I think once you hit your 40s in particular, everyone has a story of someone who got seriously unwell, sometimes worse, because they didn’t get themselves checked, or get to the bottom of something physical or mental that wasn’t quite right.

Confession: if it wasn’t for writing these columns most weeks, when I had an incident myself back at the start of the decade, I might not have done anything either. I didn’t feel that I could write articles recommending people do one thing, whilst not heeding the words myself.

Thus, I walked into an A&E department and got myself checked. They found something, but nothing serious. Yet it explained something that hadn’t been right for a little while.

It was a bit more of a mental leap for me to go and get checked than it should have been, and since then, I’ve heard of three or four stories of people who didn’t.
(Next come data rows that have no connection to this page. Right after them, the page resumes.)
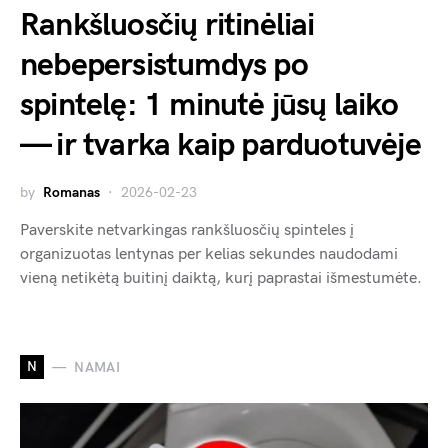
Rankšluosčių ritinėliai
nebepersistumdys po
spintelę: 1 minutė jūsų laiko
— ir tvarka kaip parduotuvėje
by
Romanas
2026-02-23
Paverskite netvarkingas rankšluosčių spinteles į
organizuotas lentynas per kelias sekundes naudodami
vieną netikėtą buitinį daiktą, kurį paprastai išmestumėte.
N
NAMAI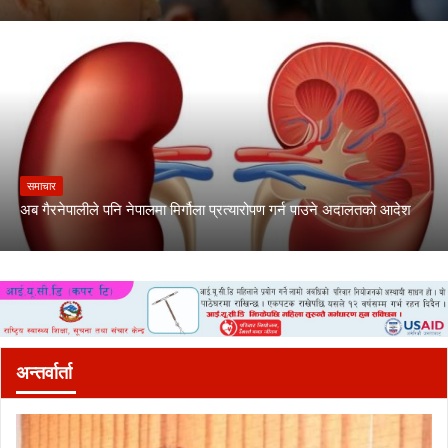
समाचार
अब गैरनेपालीले पनि नेपालमा मिर्गौला प्रत्यारोपण गर्न पाउने अदालतको आदेश
अन्तर्वार्ता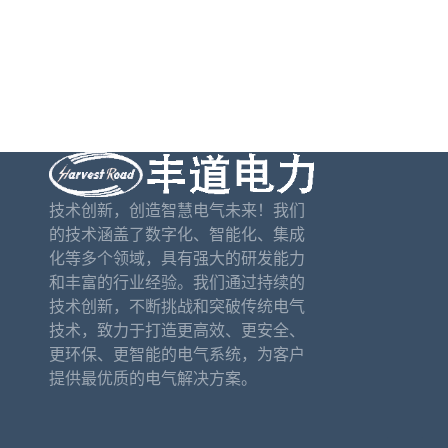
技术创新，创造智慧电气未来！我们
的技术涵盖了数字化、智能化、集成
化等多个领域，具有强大的研发能力
和丰富的行业经验。我们通过持续的
技术创新，不断挑战和突破传统电气
技术，致力于打造更高效、更安全、
更环保、更智能的电气系统，为客户
提供最优质的电气解决方案。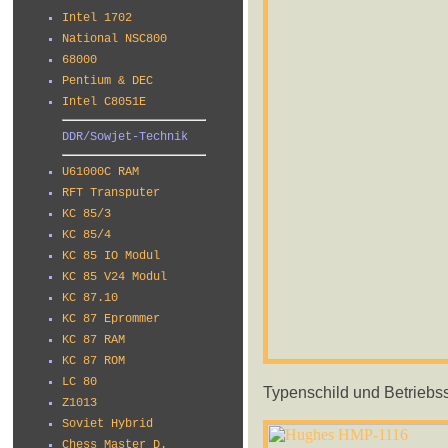
Intel 1702
National NSC800
68000
Pentium & DEC
Intel C8051E
DDR/Sowjet-Technik
U61000C RAM
RFT Transputer
KC 85/3
KC 85/4
KC 85 IO Modul
KC 85 V24 Modul
KC 87.10
KC 87 Eprommer
KC 87 RAM
KC 87 ROM
LC 80
Typenschild und Betriebsst
Z1013
Soviet Hybrid
Chess Master D.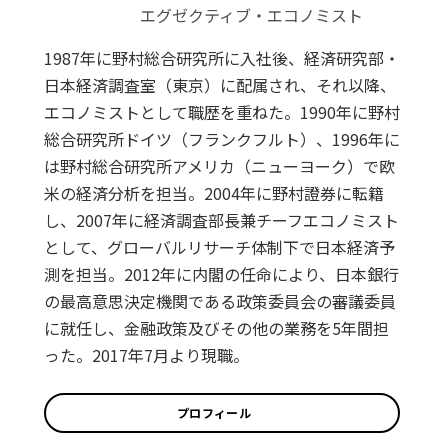
エグゼクティブ・エコノミスト
1987年に野村総合研究所に入社後、経済研究部・
日本経済調査室（東京）に配属され、それ以降、
エコノミストとして職歴を重ねた。1990年に野村
総合研究所ドイツ（フランクフルト）、1996年に
は野村総合研究所アメリカ（ニューヨーク）で欧
米の経済分析を担当。2004年に野村證券に転籍
し、2007年に経済調査部長兼チーフエコノミスト
として、グローバルリサーチ体制下で日本経済予
測を担当。2012年に内閣の任命により、日本銀行
の最高意思決定機関である政策委員会の審議委員
に就任し、金融政策及びその他の業務を5年間担
った。2017年7月より現職。
プロフィール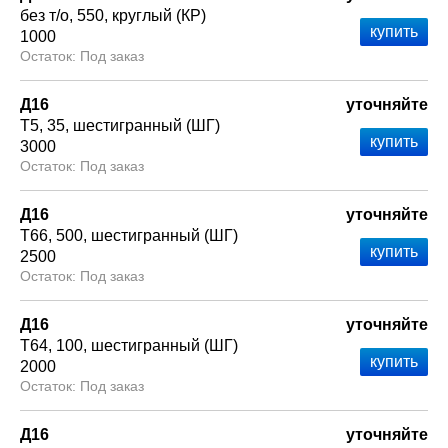
без т/о
550
круглый (КР)
1000
Под заказ
Д16
уточняйте
Т5
35
шестигранный (ШГ)
3000
Под заказ
Д16
уточняйте
Т66
500
шестигранный (ШГ)
2500
Под заказ
Д16
уточняйте
Т64
100
шестигранный (ШГ)
2000
Под заказ
Д16
уточняйте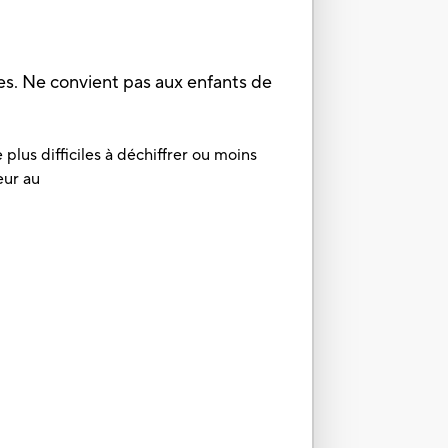
 Ne convient pas aux enfants de
plus difficiles à déchiffrer ou moins
eur au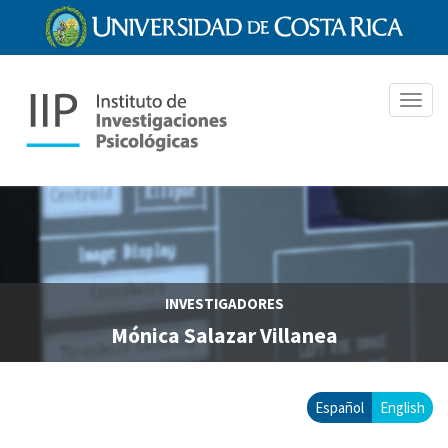
Pasar
al
contenido
principal
Toggl
navig
INVESTIGADORES
Mónica Salazar Villanea
Español
English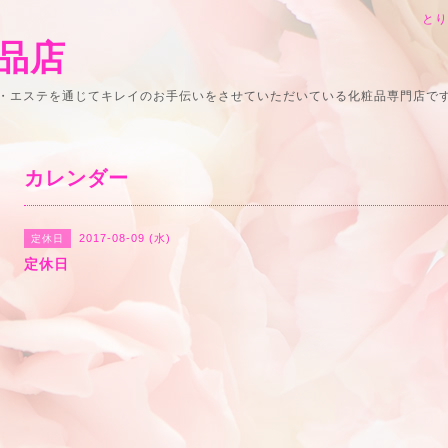
と
品店
・エステを通じてキレイのお手伝いをさせていただいている化粧品専門店で
カレンダー
2017-08-09 (水)
定休日
定休日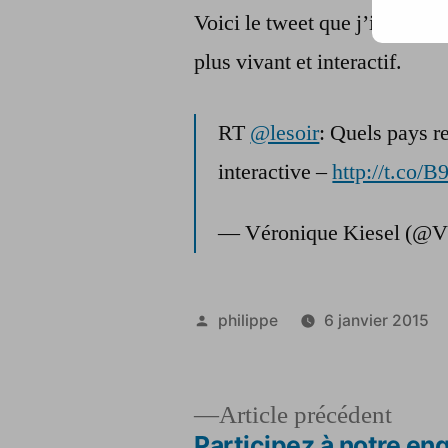
Voici le tweet que j’insère d
plus vivant et interactif.
RT
@lesoir
: Quels pays r
interactive –
http://t.co
— Véronique Kiesel (@V
Publié
philippe
6 janvier 2015
par
Artic
Article précédent
précé
Participez à notre en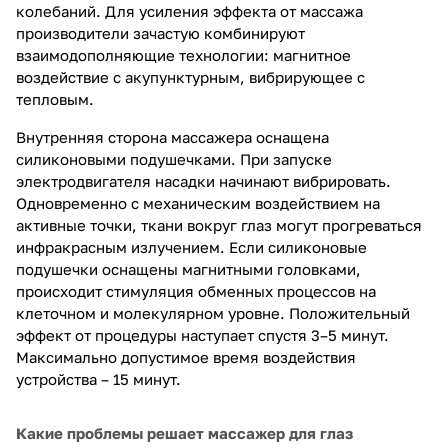
колебаний. Для усиления эффекта от массажа
производители зачастую комбинируют
взаимодополняющие технологии: магнитное
воздействие с акупунктурным, вибрирующее с
тепловым.
Внутренняя сторона массажера оснащена
силиконовыми подушечками. При запуске
электродвигателя насадки начинают вибрировать.
Одновременно с механическим воздействием на
активные точки, ткани вокруг глаз могут прогреваться
инфракрасным излучением. Если силиконовые
подушечки оснащены магнитными головками,
происходит стимуляция обменных процессов на
клеточном и молекулярном уровне. Положительный
эффект от процедуры наступает спустя 3–5 минут.
Максимально допустимое время воздействия
устройства – 15 минут.
Какие проблемы решает массажер для глаз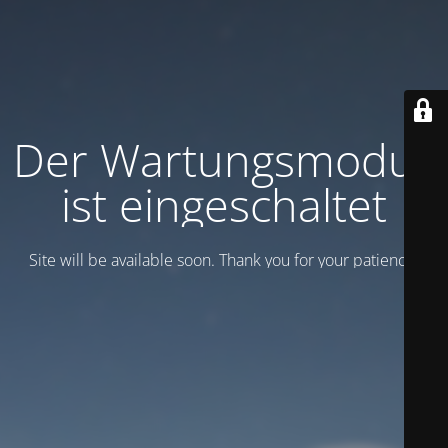
Der Wartungsmodus
ist eingeschaltet
Site will be available soon. Thank you for your patience!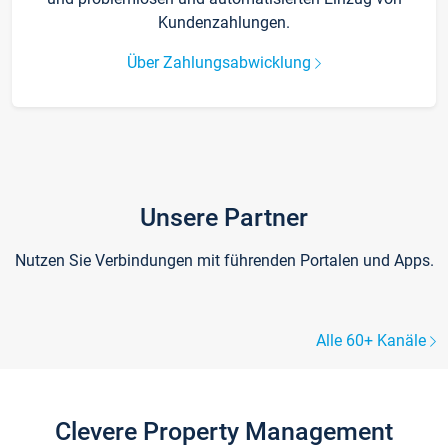
Kundenzahlungen.
Über Zahlungsabwicklung
Unsere Partner
Nutzen Sie Verbindungen mit führenden Portalen und Apps.
Alle 60+ Kanäle
Clevere Property Management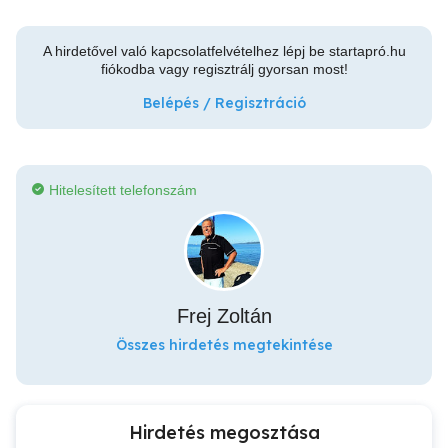
A hirdetővel való kapcsolatfelvételhez lépj be startapró.hu
fiókodba vagy regisztrálj gyorsan most!
Belépés / Regisztráció
Hitelesített telefonszám
Frej Zoltán
Összes hirdetés megtekintése
Hirdetés megosztása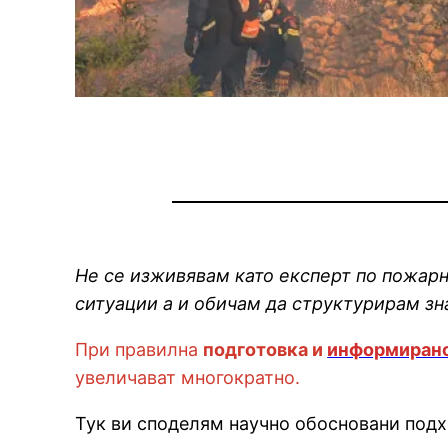
Не се изживявам като експерт по пожарн
ситуации а и обичам да структурирам зна
При правилна
подготовка и
информиран
увеличават многократно.
Тук ви споделям научно обосновани подх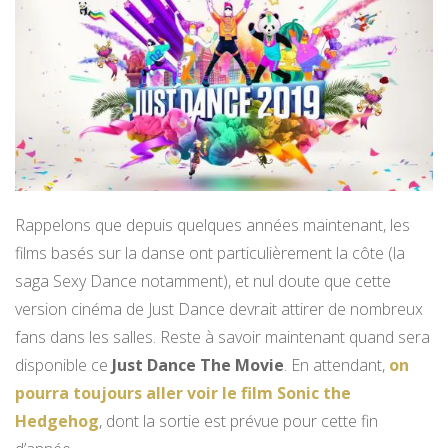
Rappelons que depuis quelques années maintenant, les
films basés sur la danse ont particulièrement la côte (la
saga Sexy Dance notamment), et nul doute que cette
version cinéma de Just Dance devrait attirer de nombreux
fans dans les salles. Reste à savoir maintenant quand sera
disponible ce
Just Dance The Movie
. En attendant,
on
pourra toujours aller voir le film Sonic the
Hedgehog
, dont la sortie est prévue pour cette fin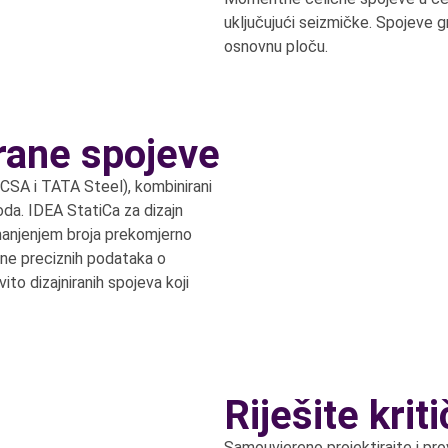
uključujući seizmičke. Spojeve g
osnovnu ploču.
irane spojeve
BCSA i TATA Steel), kombinirani
oda. IDEA StatiCa za dizajn
manjenjem broja prekomjerno
ene preciznih podataka o
ito dizajniranih spojeva koji
Riješite krit
Samouvjereno projektirajte i pro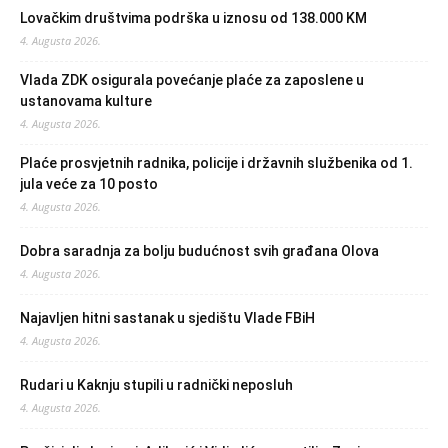
Lovačkim društvima podrška u iznosu od 138.000 KM
4. Augusta 2026.
Vlada ZDK osigurala povećanje plaće za zaposlene u
ustanovama kulture
4. Augusta 2026.
Plaće prosvjetnih radnika, policije i državnih službenika od 1.
jula veće za 10 posto
4. Augusta 2026.
Dobra saradnja za bolju budućnost svih građana Olova
4. Augusta 2026.
Najavljen hitni sastanak u sjedištu Vlade FBiH
4. Augusta 2026.
Rudari u Kaknju stupili u radnički neposluh
4. Augusta 2026.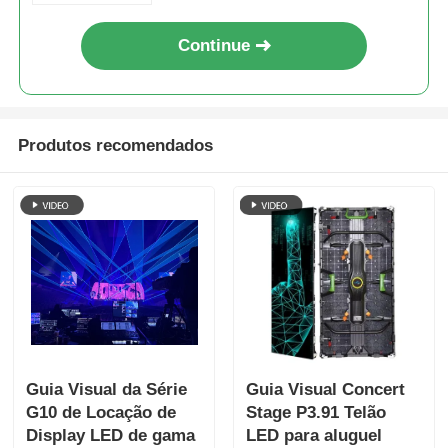
Continue
Produtos recomendados
Guia Visual da Série
Guia Visual Concert
G10 de Locação de
Stage P3.91 Telão
Display LED de gama
LED para aluguel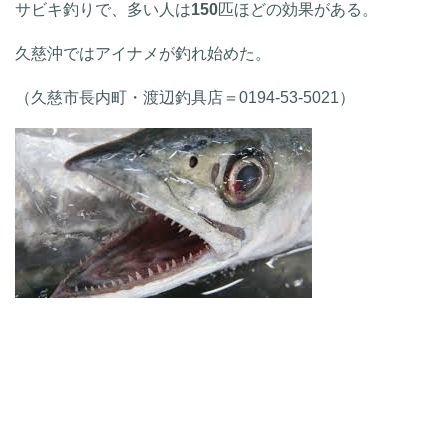
サビキ釣りで、多い人は
150
匹ほどの効果がある。
久慈沖ではアイナメが釣れ始めた。
（久慈市長内町・渡辺釣具店＝0194-53-5021）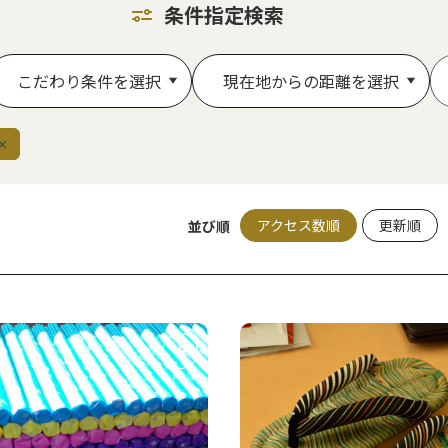
条件指定検索
こだわり条件を選択
現在地からの距離を選択
アクセス数順
更新順
並び順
They are not very nice stories.

I don’t have the magic words if there’s something niggling you and you know in your heart of hearts something’s just a little bit off. I can’t come around to your house and walk you to see a doctor, a dentist, a counsellor, a friend, or any kind of medical professional.

I just think it’s worth doing. No matter how much you value yourself, you do matter. You are worth it. Sure, there may be people ahead of you in the queue who may appear to be in greater need, but that doesn’t mean your needs don’t matter. The oft-repeated adage on this site is just because someone in the waiting room has a broken leg, it doesn’t mean a broken finger doesn’t hurt too.

Please, if there’s any concern in your head, get it checked. Not least because we appreciate you here, and we’ve got a lot of movies in the future to talk about too.